## [Work task]
The required answer is every line of the data containing the word "norte".

## [Available records]
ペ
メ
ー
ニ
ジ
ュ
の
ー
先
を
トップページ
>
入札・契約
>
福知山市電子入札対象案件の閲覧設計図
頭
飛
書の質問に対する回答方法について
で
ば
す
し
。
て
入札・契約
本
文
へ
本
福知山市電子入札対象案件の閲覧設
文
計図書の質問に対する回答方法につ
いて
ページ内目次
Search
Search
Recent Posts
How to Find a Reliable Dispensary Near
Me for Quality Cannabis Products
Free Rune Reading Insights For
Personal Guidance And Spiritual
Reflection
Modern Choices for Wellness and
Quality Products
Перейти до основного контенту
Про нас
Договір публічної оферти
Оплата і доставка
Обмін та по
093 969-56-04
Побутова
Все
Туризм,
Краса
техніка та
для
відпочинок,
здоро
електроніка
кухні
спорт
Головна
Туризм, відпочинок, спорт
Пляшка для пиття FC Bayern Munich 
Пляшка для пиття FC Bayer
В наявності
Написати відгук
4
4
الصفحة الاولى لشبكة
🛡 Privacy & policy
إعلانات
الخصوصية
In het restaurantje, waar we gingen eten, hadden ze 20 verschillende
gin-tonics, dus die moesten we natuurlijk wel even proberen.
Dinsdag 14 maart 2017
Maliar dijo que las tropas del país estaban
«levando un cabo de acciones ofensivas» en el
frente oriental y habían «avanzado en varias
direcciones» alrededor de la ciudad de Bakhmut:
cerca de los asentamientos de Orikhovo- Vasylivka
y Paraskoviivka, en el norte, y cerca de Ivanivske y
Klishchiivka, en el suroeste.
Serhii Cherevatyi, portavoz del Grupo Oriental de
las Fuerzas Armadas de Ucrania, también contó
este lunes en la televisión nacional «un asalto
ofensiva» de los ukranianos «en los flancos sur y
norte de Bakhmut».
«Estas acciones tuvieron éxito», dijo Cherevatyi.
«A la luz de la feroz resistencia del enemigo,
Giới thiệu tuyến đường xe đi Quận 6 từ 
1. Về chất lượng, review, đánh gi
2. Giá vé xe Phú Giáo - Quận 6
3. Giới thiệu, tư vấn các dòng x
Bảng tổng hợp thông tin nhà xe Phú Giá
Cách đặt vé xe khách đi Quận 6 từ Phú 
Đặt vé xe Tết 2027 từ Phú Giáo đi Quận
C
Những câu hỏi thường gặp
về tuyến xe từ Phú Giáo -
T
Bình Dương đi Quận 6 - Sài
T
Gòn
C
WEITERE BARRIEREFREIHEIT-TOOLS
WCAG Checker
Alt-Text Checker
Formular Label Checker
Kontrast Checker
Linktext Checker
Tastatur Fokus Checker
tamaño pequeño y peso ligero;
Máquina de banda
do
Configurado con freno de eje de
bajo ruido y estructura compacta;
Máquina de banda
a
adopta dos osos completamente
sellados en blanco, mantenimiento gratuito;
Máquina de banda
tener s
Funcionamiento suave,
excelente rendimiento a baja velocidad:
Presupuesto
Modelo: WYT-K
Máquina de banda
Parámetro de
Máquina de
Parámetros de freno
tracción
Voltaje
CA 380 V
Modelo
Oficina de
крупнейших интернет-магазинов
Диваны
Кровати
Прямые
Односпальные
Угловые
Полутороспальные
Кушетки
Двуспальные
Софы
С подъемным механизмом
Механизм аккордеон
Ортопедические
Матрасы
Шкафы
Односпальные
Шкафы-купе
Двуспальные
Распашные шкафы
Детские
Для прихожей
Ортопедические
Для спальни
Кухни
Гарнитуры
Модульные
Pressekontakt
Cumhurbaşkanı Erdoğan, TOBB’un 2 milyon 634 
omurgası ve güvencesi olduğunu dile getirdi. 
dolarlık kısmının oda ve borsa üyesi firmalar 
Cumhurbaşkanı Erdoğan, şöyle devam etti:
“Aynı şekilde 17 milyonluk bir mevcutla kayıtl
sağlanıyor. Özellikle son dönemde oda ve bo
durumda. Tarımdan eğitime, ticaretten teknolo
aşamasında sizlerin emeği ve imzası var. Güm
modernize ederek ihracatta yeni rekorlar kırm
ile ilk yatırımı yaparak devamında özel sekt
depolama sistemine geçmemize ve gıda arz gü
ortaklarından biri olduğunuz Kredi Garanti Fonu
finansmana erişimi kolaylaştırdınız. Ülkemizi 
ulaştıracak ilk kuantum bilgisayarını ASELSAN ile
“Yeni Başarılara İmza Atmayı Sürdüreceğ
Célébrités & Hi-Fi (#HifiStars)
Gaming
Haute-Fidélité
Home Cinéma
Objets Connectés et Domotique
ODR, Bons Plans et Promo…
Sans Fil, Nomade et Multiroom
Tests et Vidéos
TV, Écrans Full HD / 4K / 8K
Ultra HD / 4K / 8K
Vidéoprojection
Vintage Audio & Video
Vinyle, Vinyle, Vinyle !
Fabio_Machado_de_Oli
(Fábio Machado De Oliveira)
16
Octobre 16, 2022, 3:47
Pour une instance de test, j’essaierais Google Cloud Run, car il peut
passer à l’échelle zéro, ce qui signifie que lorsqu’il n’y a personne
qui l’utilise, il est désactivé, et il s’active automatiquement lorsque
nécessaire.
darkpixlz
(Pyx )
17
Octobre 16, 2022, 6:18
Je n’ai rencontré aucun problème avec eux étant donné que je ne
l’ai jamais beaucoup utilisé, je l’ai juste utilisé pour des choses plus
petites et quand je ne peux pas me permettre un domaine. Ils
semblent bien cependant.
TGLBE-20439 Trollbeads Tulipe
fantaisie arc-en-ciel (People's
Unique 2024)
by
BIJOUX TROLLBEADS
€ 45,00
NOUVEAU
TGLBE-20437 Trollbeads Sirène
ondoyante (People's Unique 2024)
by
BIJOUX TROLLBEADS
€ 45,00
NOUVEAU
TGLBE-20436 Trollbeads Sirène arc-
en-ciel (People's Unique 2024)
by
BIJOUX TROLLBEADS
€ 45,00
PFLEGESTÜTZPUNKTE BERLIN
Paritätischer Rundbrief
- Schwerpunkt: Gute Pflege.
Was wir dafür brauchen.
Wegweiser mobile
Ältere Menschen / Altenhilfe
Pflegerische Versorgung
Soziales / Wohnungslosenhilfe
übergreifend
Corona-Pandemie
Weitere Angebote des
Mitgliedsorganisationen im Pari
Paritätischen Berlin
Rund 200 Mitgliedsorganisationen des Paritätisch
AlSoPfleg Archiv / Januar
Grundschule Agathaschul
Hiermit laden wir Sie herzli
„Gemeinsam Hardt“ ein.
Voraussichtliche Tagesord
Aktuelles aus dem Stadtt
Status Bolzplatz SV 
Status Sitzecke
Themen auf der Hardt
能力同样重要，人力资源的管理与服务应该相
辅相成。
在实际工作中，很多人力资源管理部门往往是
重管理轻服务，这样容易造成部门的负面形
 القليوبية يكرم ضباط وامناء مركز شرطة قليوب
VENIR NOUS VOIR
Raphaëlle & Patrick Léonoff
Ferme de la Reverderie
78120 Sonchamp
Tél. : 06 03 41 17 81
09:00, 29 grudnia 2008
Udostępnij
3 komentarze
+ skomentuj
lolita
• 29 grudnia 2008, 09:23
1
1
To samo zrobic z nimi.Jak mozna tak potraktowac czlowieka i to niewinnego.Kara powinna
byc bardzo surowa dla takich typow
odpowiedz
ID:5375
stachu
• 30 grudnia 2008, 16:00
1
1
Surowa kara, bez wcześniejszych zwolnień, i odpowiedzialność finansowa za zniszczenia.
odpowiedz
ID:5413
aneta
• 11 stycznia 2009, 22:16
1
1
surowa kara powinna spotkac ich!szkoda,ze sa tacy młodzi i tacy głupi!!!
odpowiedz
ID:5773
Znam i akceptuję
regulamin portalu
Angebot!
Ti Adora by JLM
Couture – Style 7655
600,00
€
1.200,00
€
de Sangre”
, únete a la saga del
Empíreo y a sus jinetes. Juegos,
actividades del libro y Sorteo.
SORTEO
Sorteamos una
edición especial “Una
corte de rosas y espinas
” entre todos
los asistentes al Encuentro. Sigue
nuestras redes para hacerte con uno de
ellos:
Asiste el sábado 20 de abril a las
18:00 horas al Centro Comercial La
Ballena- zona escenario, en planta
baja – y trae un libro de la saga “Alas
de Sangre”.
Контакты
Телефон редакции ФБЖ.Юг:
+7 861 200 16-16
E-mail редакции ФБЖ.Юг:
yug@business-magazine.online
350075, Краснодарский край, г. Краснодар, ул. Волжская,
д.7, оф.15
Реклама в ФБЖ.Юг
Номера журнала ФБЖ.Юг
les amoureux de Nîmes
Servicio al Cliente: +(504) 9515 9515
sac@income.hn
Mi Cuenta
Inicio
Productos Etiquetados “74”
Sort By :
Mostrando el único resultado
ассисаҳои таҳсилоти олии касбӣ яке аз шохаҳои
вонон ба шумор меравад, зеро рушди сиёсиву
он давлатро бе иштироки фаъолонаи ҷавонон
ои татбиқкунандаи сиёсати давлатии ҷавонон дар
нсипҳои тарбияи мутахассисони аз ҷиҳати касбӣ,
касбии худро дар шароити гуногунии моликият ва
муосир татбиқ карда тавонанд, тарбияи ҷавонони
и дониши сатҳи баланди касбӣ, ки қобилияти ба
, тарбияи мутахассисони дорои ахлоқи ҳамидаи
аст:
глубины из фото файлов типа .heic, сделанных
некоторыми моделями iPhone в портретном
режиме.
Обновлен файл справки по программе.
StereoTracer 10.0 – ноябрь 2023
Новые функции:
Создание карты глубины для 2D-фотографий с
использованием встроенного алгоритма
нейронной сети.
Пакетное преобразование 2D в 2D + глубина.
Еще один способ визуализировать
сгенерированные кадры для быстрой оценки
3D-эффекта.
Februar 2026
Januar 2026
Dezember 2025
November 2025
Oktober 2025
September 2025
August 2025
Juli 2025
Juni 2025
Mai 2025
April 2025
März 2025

## [Answer to this task]
y Paraskoviivka, en el norte, y cerca de Ivanivske y
norte de Bakhmut».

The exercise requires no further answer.